Sentimental Traveller
December 2, 2023–April 14, 2024
Jan Hoetplein 1
9000 Ghent
Belgium
Hours: Tuesday–Friday 9:30am–5:30pm,
Saturday–Sunday 10am–6pm
T +32 9 323 60 01
info@smak.be
S.M.A.K. is pleased to present a new exhibition devoted to the poet, art critic, and artist Karlo Kacharava—one of the most influential Georgian artists of the late twentieth century. This exhibition brings all three aspects of his brief but illustrious career together in the first museum solo exhibition of Kacharava outside of Georgia. From his student years in art history at Tbilisi State Academy of Arts, Karlo Kacharava’s (1964–94) practice included painting, art criticism, and poetry. He was born when Georgia was part of the Soviet Union and died in the early years of its independence. In his lifetime, he produced a major body of work that has always resisted ready categorisation; Sentimental Traveller offers a new perspective on some of his most important works. A polyphonic museum for contemporary art and artists, S.M.A.K. features the production of culture in its most diverse forms, presenting with this substantial exhibition an artist from a region located at the boundary of Eastern Europe and West Asia who created art that breaks the categories of the Western canon.
Sentimental Traveller opens up Kacharava’s “inventive visual world” with a large selection of paintings and works on paper, archival material punctuating the exhibition, including photographs by Guram Tsibakhashvili and a documentary video featuring Karlo Kacharava. These rich constellations are displayed as sequences of different bodies of work in an immersive environment with a methodology inspired by Kacharava’s use of the storyboard and unique modes of storytelling, providing a deeper understanding of the international aspects of his oeuvre and activities. The exhibition follows the trajectory of Karlo Kacharava’s travels, between Tbilisi, Cologne, Madrid, Paris, Berlin, and Moscow, identifying and deconstructing the chronological development of his oeuvre according to its major themes.

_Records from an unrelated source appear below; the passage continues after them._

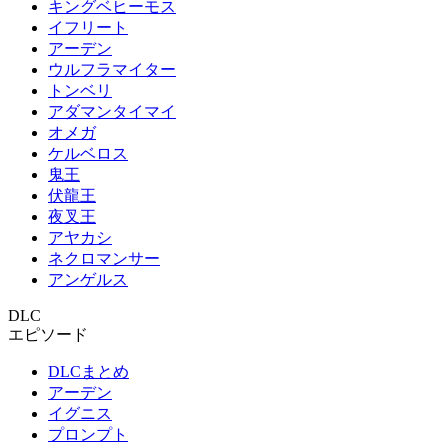
キングベヒーモス
イフリート
アーデン
ウルフラマイター
トンベリ
アダマンタイマイ
オメガ
ケルベロス
鬼王
伏龍王
夜叉王
アヤカシ
ネクロマンサー
アンゲルス
DLC
エピソード
DLCまとめ
アーデン
イグニス
プロンプト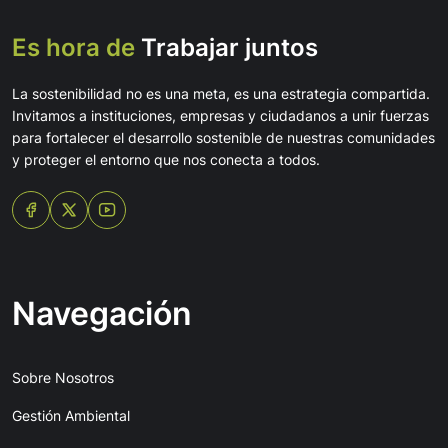
Es hora de
Trabajar juntos
La sostenibilidad no es una meta, es una estrategia compartida.
Invitamos a instituciones, empresas y ciudadanos a unir fuerzas
para fortalecer el desarrollo sostenible de nuestras comunidades
y proteger el entorno que nos conecta a todos.
Navegación
Sobre Nosotros
Gestión Ambiental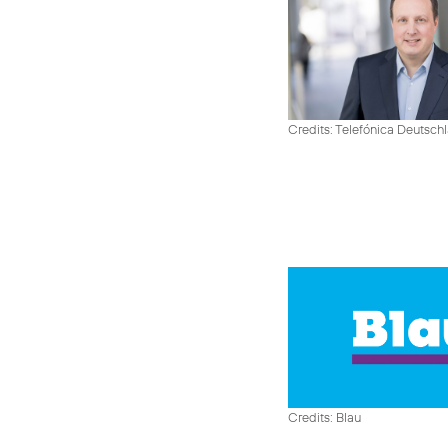
Credits: Telefónica Deutsch
Credits: Blau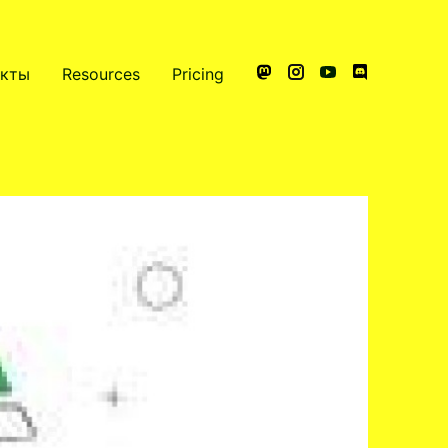
акты
Resources
Pricing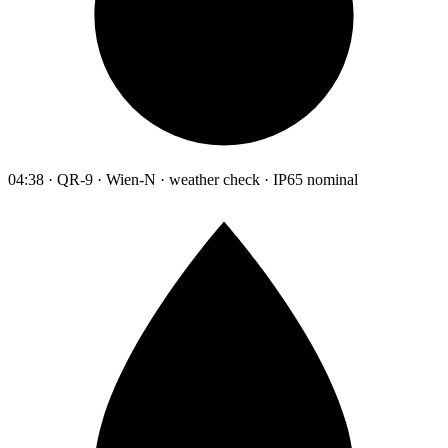
04:38 · QR-9 · Wien-N · weather check · IP65 nominal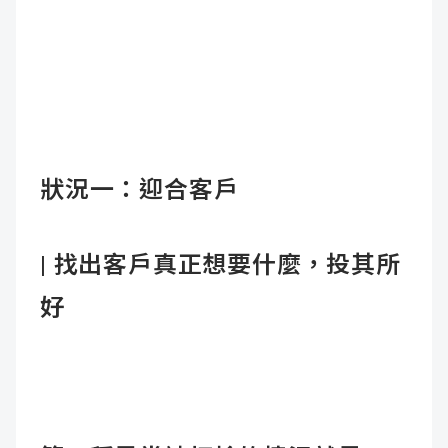
狀況一：迎合客戶
|
找出客戶真正想要什麼，投其所
好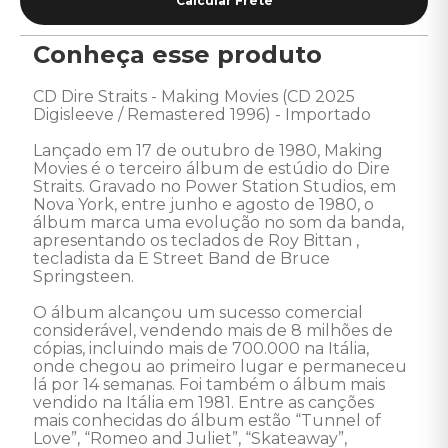
Conheça esse produto
CD Dire Straits - Making Movies (CD 2025 
Digisleeve / Remastered 1996) - Importado 

Lançado em 17 de outubro de 1980, Making 
Movies é o terceiro álbum de estúdio do Dire 
Straits. Gravado no Power Station Studios, em 
Nova York, entre junho e agosto de 1980, o 
álbum marca uma evolução no som da banda, 
apresentando os teclados de Roy Bittan , 
tecladista da E Street Band de Bruce 
Springsteen.

O álbum alcançou um sucesso comercial 
considerável, vendendo mais de 8 milhões de 
cópias, incluindo mais de 700.000 na Itália, 
onde chegou ao primeiro lugar e permaneceu 
lá por 14 semanas. Foi também o álbum mais 
vendido na Itália em 1981. Entre as canções 
mais conhecidas do álbum estão “Tunnel of 
Love”, “Romeo and Juliet”, “Skateaway”, 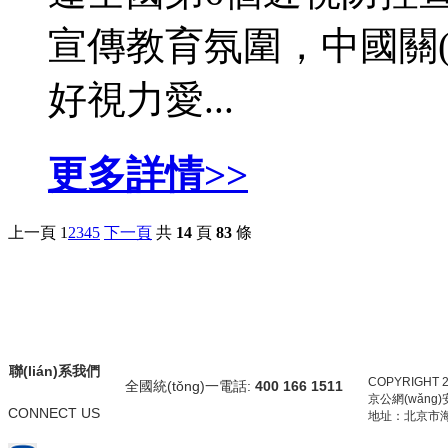
宣傳教育氛圍，中國關
好視力愛...
更多詳情>>
上一頁
1
2
3
4
5
下一頁
共
14
頁
83
條
聯(lián)系我們
COPYRIGHT 
全國統(tǒng)一電話:
400 166 1511
京公網(wǎng)安
CONNECT US
地址：北京市海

Drawing inspiration from everyday life in Georgia, his contemporaries, music, poetry, cinema, and art history in the Caucasian region, Kacharava overturned traditional Euro-American art historical canons and narratives, developing his own innovative approach. Throughout his career, in increasingly complex and refined artistic, poetic, and critical systems and constellations, he developed the themes of the portrayal of human figures, quotes and dedications, storytelling, family relationships, urban scenes, landscapes, references, and poetry. Characterised by a tension between the depth of critical thinking he fostered and the apparent neo-Expressionist aesthetic, his legacy is characterised by a unique style that helped usher in a new wave of Georgian avant-garde expression.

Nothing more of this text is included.